英雄候補!

封印戦争から五年、その間新たな争いが生まれて、新たな物語が生まれ、そして僕らは目指す、憧れの英雄達の歩んだ道を。

新たな年を迎え、ここ『騎士正生徒院』にも、新騎生が入学してきた、まだあどけない顔だが、それぞれ騎士や魔導士のたまご、これから始まる学院生活に夢や希望を持ち、瞳を輝かせ学塔の門をくぐっている、そんな様子を懐かしそうな眼差しで校舎の窓から見つめる青年がいた。

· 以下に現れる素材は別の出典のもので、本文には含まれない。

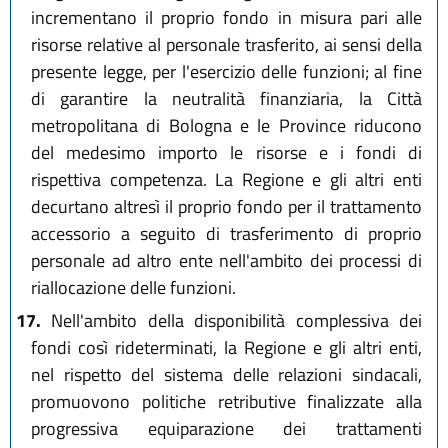
incrementano il proprio fondo in misura pari alle
risorse relative al personale trasferito, ai sensi della
presente legge, per l'esercizio delle funzioni; al fine
di garantire la neutralità finanziaria, la Città
metropolitana di Bologna e le Province riducono
del medesimo importo le risorse e i fondi di
rispettiva competenza. La Regione e gli altri enti
decurtano altresì il proprio fondo per il trattamento
accessorio a seguito di trasferimento di proprio
personale ad altro ente nell'ambito dei processi di
riallocazione delle funzioni.
17.
Nell'ambito della disponibilità complessiva dei
fondi così rideterminati, la Regione e gli altri enti,
nel rispetto del sistema delle relazioni sindacali,
promuovono politiche retributive finalizzate alla
progressiva equiparazione dei trattamenti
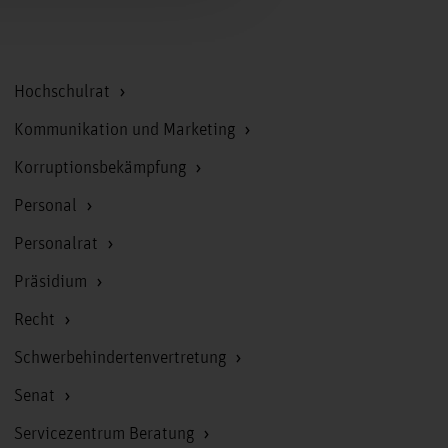
Zum Seitenanfang
Hochschulrat
Kommunikation und Marketing
Korruptionsbekämpfung
Personal
Personalrat
Präsidium
Recht
Schwerbehindertenvertretung
Senat
Servicezentrum Beratung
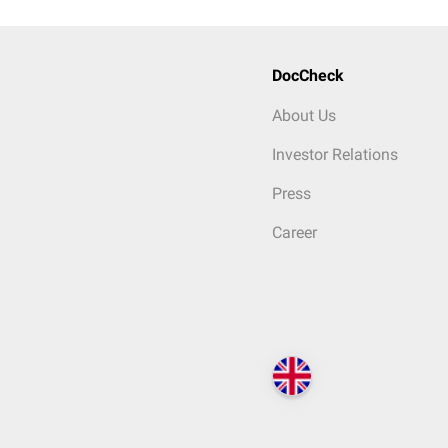
DocCheck
About Us
Investor Relations
Press
Career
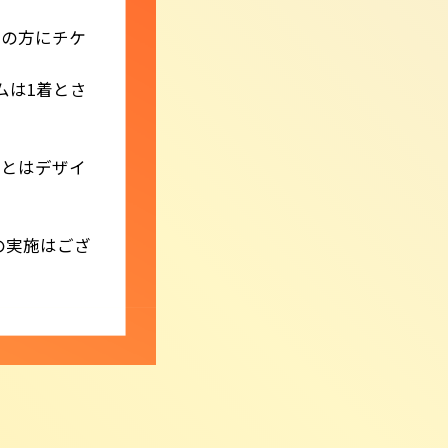
ちの方にチケ
ムは1着とさ
ムとはデザイ
の実施はござ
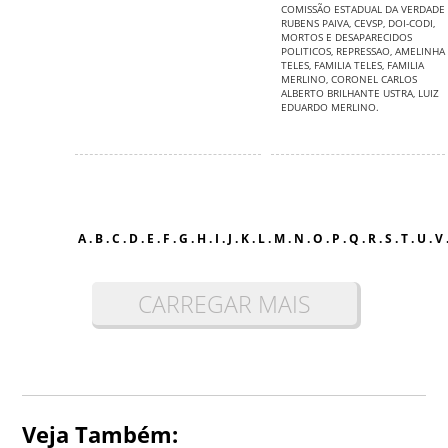
COMISSÃO ESTADUAL DA VERDADE
RUBENS PAIVA
,
CEVSP
,
DOI-CODI
,
MORTOS E DESAPARECIDOS
POLITICOS
,
REPRESSAO
,
AMELINHA
TELES
,
FAMILIA TELES
,
FAMILIA
MERLINO
,
CORONEL CARLOS
ALBERTO BRILHANTE USTRA
,
LUIZ
EDUARDO MERLINO.
A
.
B
.
C
.
D
.
E
.
F
.
G
.
H
.
I
.
J
.
K
.
L
.
M
.
N
.
O
.
P
.
Q
.
R
.
S
.
T
.
U
.
V
CARREGAR MAIS
Veja Também:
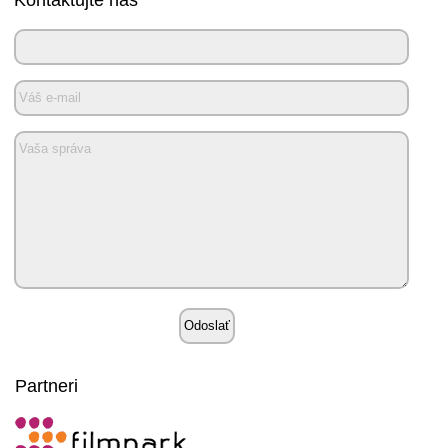
Kontaktujte nás
Partneri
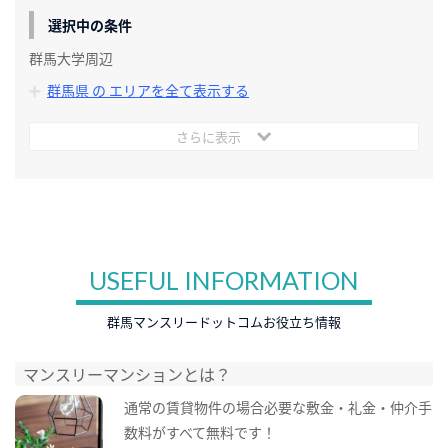
選択中の条件
群馬大学周辺
群馬県 の エリアを全て表示する
さらに表示
USEFUL INFORMATION
群馬マンスリードットコムお役立ち情報
マンスリーマンションとは？
通常の賃貸物件の場合必要な敷金・礼金・仲介手
数料がすべて無料です！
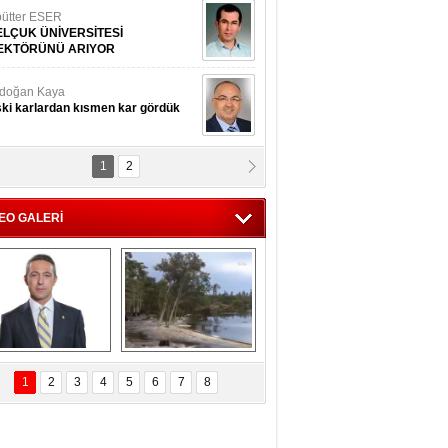
ütter ESER
ELÇUK ÜNİVERSİTESİ
EKTÖRÜNÜ ARIYOR
doğan Kaya
ki karlardan kısmen kar gördük
1
2
d.Doç.Dr. İbrahim BAYKAN
kmek yemeyin
EO GALERİ
seyin Gök
man ve İnsan
i Koç'tan  Lefter 
Ağaçlar 5 Saniyede 
ezonunda herkesi 
Kayboldu! 
1
2
3
4
5
6
7
8
yeniden saygıya 
SubhanAllah!
davet!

「今年も、変わらずに新騎生が入ってくるよ、なんかさ、わくわくするよな、この時期はさ。」

青年は後ろにいる二人に話しかけた、その片方、青い制服の女性が『くすくす』と笑う。

「もう、私たち三騎正なのよ、『アナ』、去年と同じ事を言ってないではやく『準備』しないと。」

笑いながらも『チェッ』と、舌打ちするアナ、その様子をみて笑っていたもう一人も口を開く。

「アナ殿、新騎生への『祝辞』大丈夫なのですか?貴殿は在院生代表、もし何か失敗でもしたら・・・・。」

二人があきらかにアナを、からかっているのが解る。

「あ〜〜っ!!解ってるって、レイオウ、まかせとけよっ、ビシッときめてやるから。」

アナはそういうと女性の方を見て。

「カチュアも惚れなおすぜっ。」

と、Vサインをする、カチュアは少し照れた様子だが視線でアナの『それ』を了解する。

「まったく・・・二年前と変わらずお熱いですなあ・・・・。」

そんな二人に呆れ顔のレイオウがふと、窓から門を見る、すると新騎生が、なにやら上騎生ともめている。

「アナ殿・・・・あの輩は・・・。」

「ああ、『ライル』の取り巻きだな、新騎生あいてに何やってんだか。」

アナとレイオウは顔を見合わせ頷くと窓から飛び出した、カチュアはその様子をため息交じりで見送りつつつぶやく。

「二人とも、式の前に制服汚さないでね。」

その言葉が二人に届いたかどうかは解らないが、どのみちカチュアは制服の代えは必要ね、と思っていた、そして二人が新騎生と『ライルの取り巻き』に割って入る。